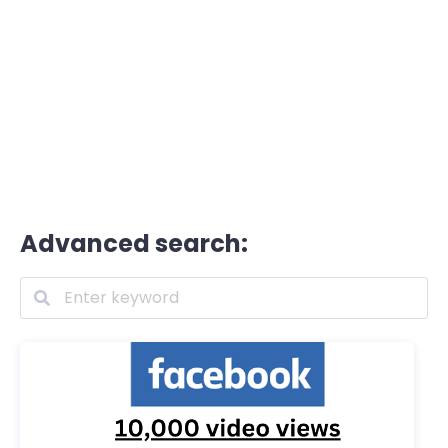
Advanced search:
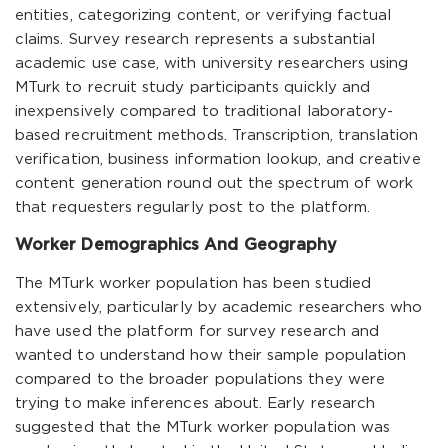
entities, categorizing content, or verifying factual
claims. Survey research represents a substantial
academic use case, with university researchers using
MTurk to recruit study participants quickly and
inexpensively compared to traditional laboratory-
based recruitment methods. Transcription, translation
verification, business information lookup, and creative
content generation round out the spectrum of work
that requesters regularly post to the platform.
Worker Demographics And Geography
The MTurk worker population has been studied
extensively, particularly by academic researchers who
have used the platform for survey research and
wanted to understand how their sample population
compared to the broader populations they were
trying to make inferences about. Early research
suggested that the MTurk worker population was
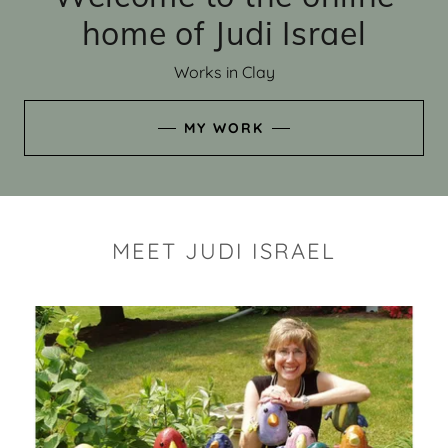
home of Judi Israel
Works in Clay
MY WORK
MEET JUDI ISRAEL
....................
[Exercise instructions] The answer must be the entries above, printed exactly, with no pictures.

[Written reply]
Advanced search:
entities, categorizing content, or verifying factual
claims. Survey research represents a substantial
academic use case, with university researchers using
MTurk to recruit study participants quickly and
inexpensively compared to traditional laboratory-
based recruitment methods. Transcription, translation
verification, business information lookup, and creative
content generation round out the spectrum of work
that requesters regularly post to the platform.
Worker Demographics And Geography
The MTurk worker population has been studied
extensively, particularly by academic researchers who
have used the platform for survey research and
wanted to understand how their sample population
compared to the broader populations they were
trying to make inferences about. Early research
suggested that the MTurk worker population was
home of Judi Israel
Works in Clay
MY WORK
MEET JUDI ISRAEL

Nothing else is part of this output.